> Data extract
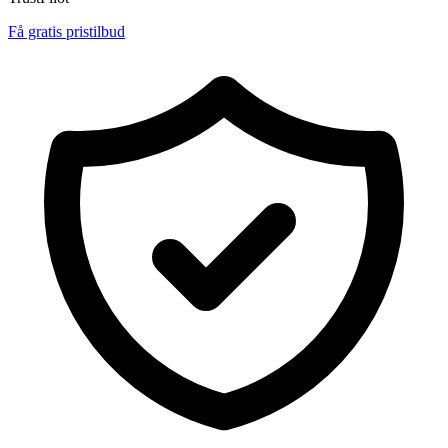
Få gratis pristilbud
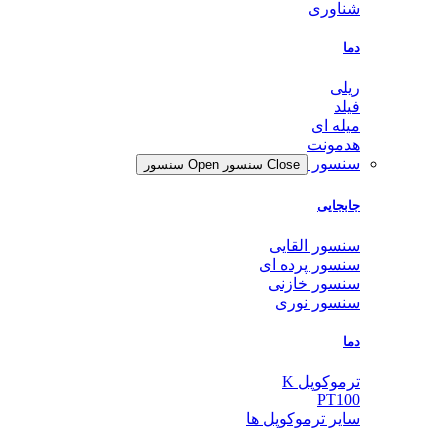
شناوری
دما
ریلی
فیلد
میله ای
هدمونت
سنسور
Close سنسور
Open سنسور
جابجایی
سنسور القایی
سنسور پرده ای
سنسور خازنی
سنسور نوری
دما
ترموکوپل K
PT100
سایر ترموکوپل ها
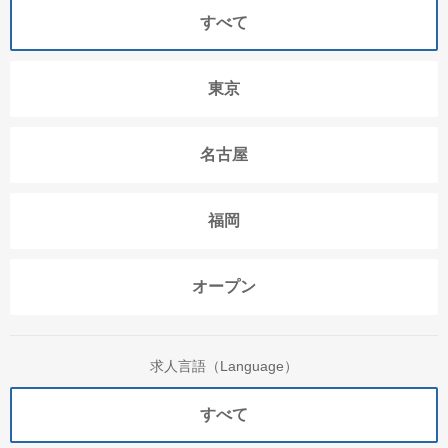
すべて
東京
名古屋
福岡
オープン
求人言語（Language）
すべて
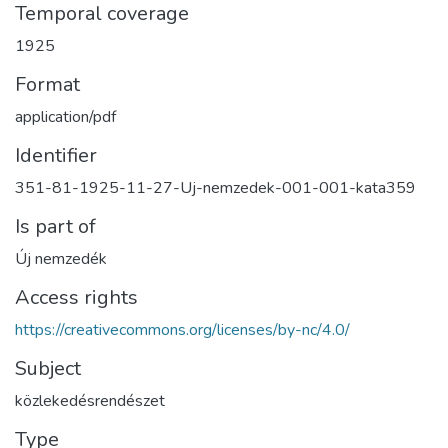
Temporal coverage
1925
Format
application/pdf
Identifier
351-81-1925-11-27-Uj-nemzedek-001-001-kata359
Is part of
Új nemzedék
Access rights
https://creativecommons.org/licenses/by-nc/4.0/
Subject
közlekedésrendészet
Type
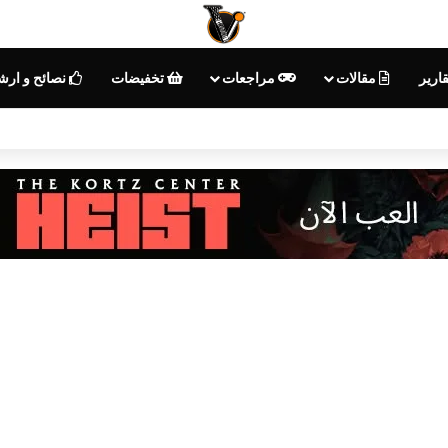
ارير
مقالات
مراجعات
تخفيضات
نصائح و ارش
---
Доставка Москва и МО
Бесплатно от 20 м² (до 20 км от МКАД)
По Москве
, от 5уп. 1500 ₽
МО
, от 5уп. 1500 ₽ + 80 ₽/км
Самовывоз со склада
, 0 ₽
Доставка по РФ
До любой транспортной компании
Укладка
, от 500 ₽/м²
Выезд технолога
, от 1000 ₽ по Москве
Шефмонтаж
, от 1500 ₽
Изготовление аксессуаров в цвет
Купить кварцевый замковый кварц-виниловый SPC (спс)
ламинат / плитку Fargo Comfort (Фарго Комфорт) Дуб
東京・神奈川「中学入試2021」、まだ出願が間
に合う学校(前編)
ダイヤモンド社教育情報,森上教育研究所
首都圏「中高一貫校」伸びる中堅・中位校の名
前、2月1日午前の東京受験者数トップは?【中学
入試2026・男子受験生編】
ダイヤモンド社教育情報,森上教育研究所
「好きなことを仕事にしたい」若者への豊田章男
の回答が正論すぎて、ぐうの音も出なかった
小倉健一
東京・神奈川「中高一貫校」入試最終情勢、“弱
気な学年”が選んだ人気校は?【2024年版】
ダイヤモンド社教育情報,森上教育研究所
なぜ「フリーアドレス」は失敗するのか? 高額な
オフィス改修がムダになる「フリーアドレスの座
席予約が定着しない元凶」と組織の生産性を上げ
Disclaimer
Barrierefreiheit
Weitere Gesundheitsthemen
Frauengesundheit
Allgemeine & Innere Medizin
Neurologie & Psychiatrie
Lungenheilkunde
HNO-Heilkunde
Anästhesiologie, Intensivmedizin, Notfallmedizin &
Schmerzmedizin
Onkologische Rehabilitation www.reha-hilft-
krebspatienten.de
==
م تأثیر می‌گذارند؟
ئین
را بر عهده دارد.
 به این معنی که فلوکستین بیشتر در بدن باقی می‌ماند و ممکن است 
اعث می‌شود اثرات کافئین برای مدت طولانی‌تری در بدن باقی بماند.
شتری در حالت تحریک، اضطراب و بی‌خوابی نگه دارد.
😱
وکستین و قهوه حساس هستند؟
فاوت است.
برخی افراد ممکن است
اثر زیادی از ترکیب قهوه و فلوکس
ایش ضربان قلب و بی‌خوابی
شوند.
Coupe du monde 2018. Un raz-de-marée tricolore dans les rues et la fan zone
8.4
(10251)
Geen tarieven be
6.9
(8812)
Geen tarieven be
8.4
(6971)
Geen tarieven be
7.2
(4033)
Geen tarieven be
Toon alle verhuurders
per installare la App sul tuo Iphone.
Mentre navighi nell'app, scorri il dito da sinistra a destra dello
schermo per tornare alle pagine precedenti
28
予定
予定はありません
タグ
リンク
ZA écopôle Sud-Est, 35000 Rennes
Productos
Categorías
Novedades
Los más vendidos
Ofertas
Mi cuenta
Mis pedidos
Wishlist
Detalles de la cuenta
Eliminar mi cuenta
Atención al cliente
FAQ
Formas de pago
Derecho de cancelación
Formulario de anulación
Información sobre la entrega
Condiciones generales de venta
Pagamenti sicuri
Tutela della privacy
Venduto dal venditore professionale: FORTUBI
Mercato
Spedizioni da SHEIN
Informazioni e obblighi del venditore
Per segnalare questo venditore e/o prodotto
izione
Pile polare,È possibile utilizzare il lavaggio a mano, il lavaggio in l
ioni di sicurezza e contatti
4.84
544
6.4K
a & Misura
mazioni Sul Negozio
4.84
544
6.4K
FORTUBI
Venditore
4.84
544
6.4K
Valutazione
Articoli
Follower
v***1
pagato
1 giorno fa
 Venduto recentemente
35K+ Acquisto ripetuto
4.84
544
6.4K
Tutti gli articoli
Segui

> Exercise description
Could you transcribe the entries above word for word, from the line with "Condiciones generales de venta" down to the line with "Valutazione", keeping both?

> Written solution
Condiciones generales de venta
Pagamenti sicuri
Tutela della privacy
Venduto dal venditore professionale: FORTUBI
Mercato
Spedizioni da SHEIN
Informazioni e obblighi del venditore
Per segnalare questo venditore e/o prodotto
izione
Pile polare,È possibile utilizzare il lavaggio a mano, il lavaggio in l
ioni di sicurezza e contatti
4.84
544
6.4K
a & Misura
mazioni Sul Negozio
4.84
544
6.4K
FORTUBI
Venditore
4.84
544
6.4K
Valutazione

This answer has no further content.